Section 13.23.    Certain ERISA Matters    .
(a)    Each Lender (x) represents and warrants, as of the date such Person became a Lender party hereto, to, and (y) covenants, from the date such Person became a Lender party hereto to the date such Person ceases being a Lender party hereto, for the benefit of, the Administrative Agent and its Affiliates, and not, for the avoidance of doubt, to or for the benefit of Borrower or any other Loan Party, that at least one of the following is and will be true:
(i)    such Lender is not using “plan assets” (within the meaning of Section 3(42) of ERISA or otherwise) of one or more Benefit Plans with respect to such Lender’s entrance into, participation in, administration of and performance of the Loans, the Letters of Credit, the Commitments or this Agreement;
(ii)    the transaction exemption set forth in one or more PTEs, such as PTE 84-14 (a class exemption for certain transactions determined by independent qualified professional asset managers), PTE 95-60 (a class exemption for certain transactions involving insurance company general accounts), PTE 90-1 (a class exemption for certain transactions involving

‑135‑



insurance company pooled separate accounts), PTE 91-38 (a class exemption for certain transactions involving bank collective investment funds) or PTE 96-23 (a class exemption for certain transactions determined by in-house asset managers), is applicable with respect to such Lender’s entrance into, participation in, administration of and performance of the Loans, the Letters of Credit, the Commitments and this Agreement; or
(iii)    (A) such Lender is an investment fund managed by a “Qualified Professional Asset Manager” (within the meaning of Part VI of PTE 84-14), (B) such Qualified Professional Asset Manager made the investment decision on behalf of such Lender to enter into, participate in, administer and perform the Loans, the Letters of Credit, the Commitments and this Agreement, (C) the entrance into, participation in, administration of and performance of the Loans, the Letters of Credit, the Commitments and this Agreement satisfies the requirements of sub-sections (b) through (g) of Part I of PTE 84-14 and (D) to the best knowledge of such Lender, the requirements of subsection (a) of Part I of PTE 84-14 are satisfied with respect to such Lender’s entrance into, participation in, administration of and performance of the Loans, the Letters of Credit, the Commitments and this Agreement; or
(iv)    such other representation, warranty and covenant as may be agreed in writing between the Administrative Agent, in its sole discretion, and such Lender.

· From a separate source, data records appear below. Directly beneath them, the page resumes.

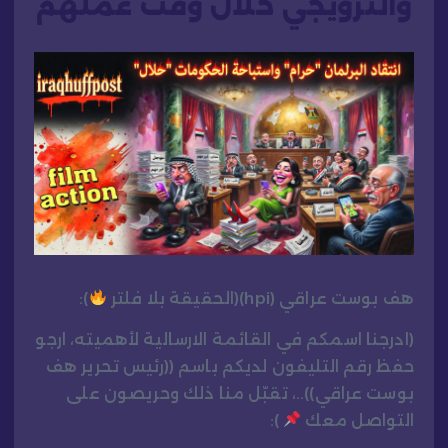
والترويجي خلال وقت عملهم
هف بوست عراقي (hpi)(الحقيقة بلا فلتر
):
(ادرجنا اسمكم في القائمة الارسالية لأهميته، ارجو
حفظ رقم التليفون لديكم باسم ((رئيس تحرير هف
بوست عراقي))..، تقبّل منا ذلك وحريصون على
التواصل معك
):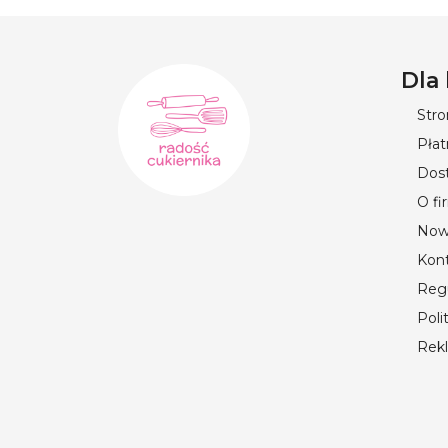
Dla
Str
Płat
Dos
O fi
Now
Kon
Reg
Poli
Rek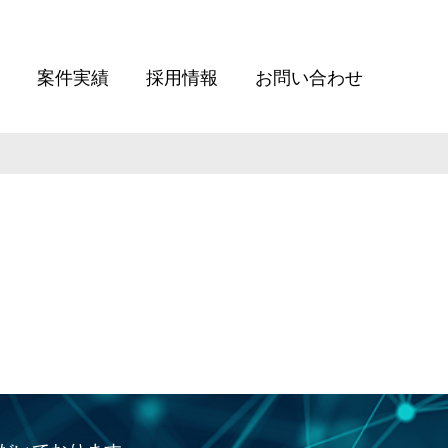
案件実績
採用情報
お問い合わせ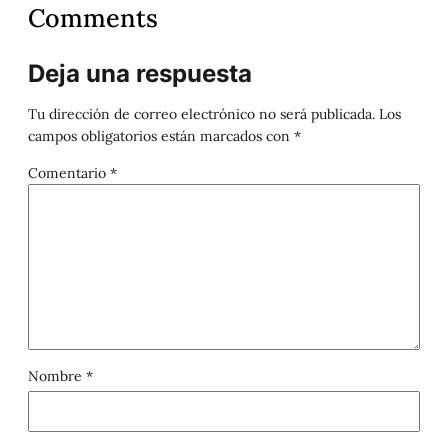
Comments
Deja una respuesta
Tu dirección de correo electrónico no será publicada.
Los
campos obligatorios están marcados con
*
Comentario
*
Nombre
*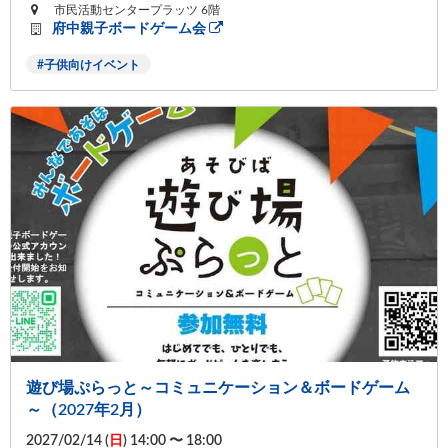
市民活動センタープラッツ 6階
府中親子ボードゲーム会
子供向けイベント
遊び場ぷらっと～コミュニケーション＆ボードゲーム
～（2027年2月）
2027/02/14 (
日
) 14:00 〜 18:00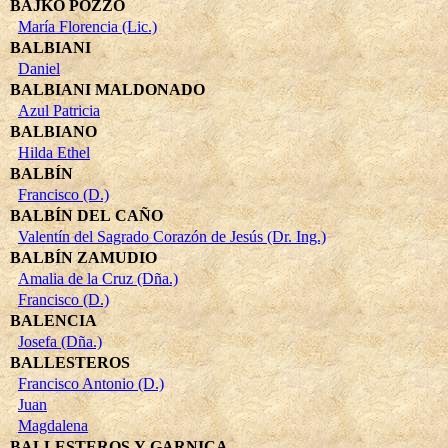
BAJKÓ POZZO
María Florencia (Lic.)
BALBIANI
Daniel
BALBIANI MALDONADO
Azul Patricia
BALBIANO
Hilda Ethel
BALBÍN
Francisco (D.)
BALBÍN DEL CAÑO
Valentín del Sagrado Corazón de Jesús (Dr. Ing.)
BALBÍN ZAMUDIO
Amalia de la Cruz (Dña.)
Francisco (D.)
BALENCIA
Josefa (Dña.)
BALLESTEROS
Francisco Antonio (D.)
Juan
Magdalena
BALLESTEROS Y GARNICA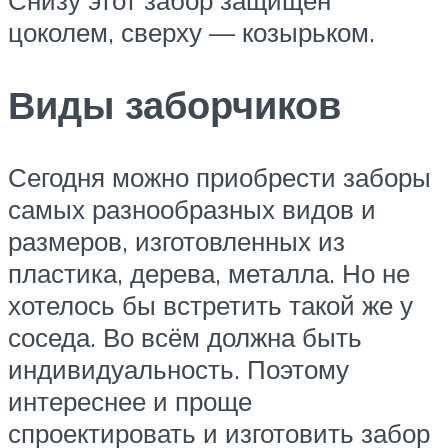
Снизу этот забор защищен
цоколем, сверху — козырьком.
Виды заборчиков
Сегодня можно приобрести заборы
самых разнообразных видов и
размеров, изготовленных из
пластика, дерева, металла. Но не
хотелось бы встретить такой же у
соседа. Во всём должна быть
индивидуальность. Поэтому
интереснее и проще
спроектировать и изготовить забор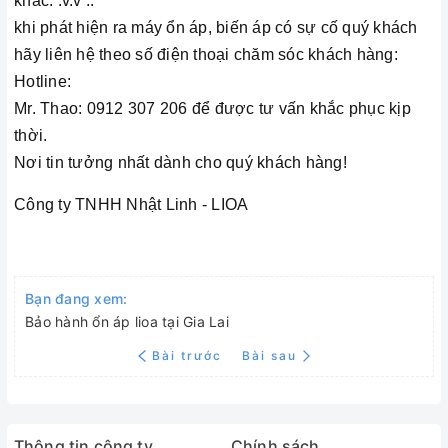
khác. .v.v ..
khi phát hiện ra máy ổn áp, biến áp có sự cố quý khách
hãy liên hệ theo số điện thoại chăm sóc khách hàng:
Hotline:
Mr. Thao: 0912 307 206 để được tư vấn khắc phục kịp
thời.
Nơi tin tưởng nhất dành cho quý khách hàng!
Công ty TNHH Nhật Linh - LIOA
Bạn đang xem:
Bảo hành ổn áp lioa tại Gia Lai
Bài trước
Bài sau
Thông tin công ty
Chính sách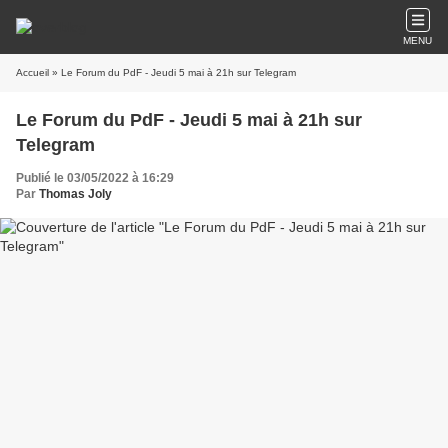
MENU
Accueil
» Le Forum du PdF - Jeudi 5 mai à 21h sur Telegram
Le Forum du PdF - Jeudi 5 mai à 21h sur
Telegram
Publié le 03/05/2022 à 16:29
Par
Thomas Joly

(b)    In addition, unless either (1) sub-clause (i) in the immediately preceding clause (a) is true with respect to a Lender or (2) a Lender has provided another representation, warranty and covenant in accordance with sub-clause (iv) in the immediately preceding clause (a), such Lender further (x) represents and warrants, as of the date such Person became a Lender party hereto, to, and (y) covenants, from the date such Person became a Lender party hereto to the date such Person ceases being a Lender party hereto, for the benefit of, the Administrative Agent and not, for the avoidance of doubt, to or for the benefit of Borrower or any other Loan Party, that the Administrative Agent is not a fiduciary with respect to the assets of such Lender involved in such Lender’s entrance into, participation in, administration of and performance of the Loans, the Letters of Credit, the Commitments and this Agreement (including in connection with the reservation or exercise of any rights by the Administrative Agent under this Agreement, any Loan Document or any documents related hereto or thereto).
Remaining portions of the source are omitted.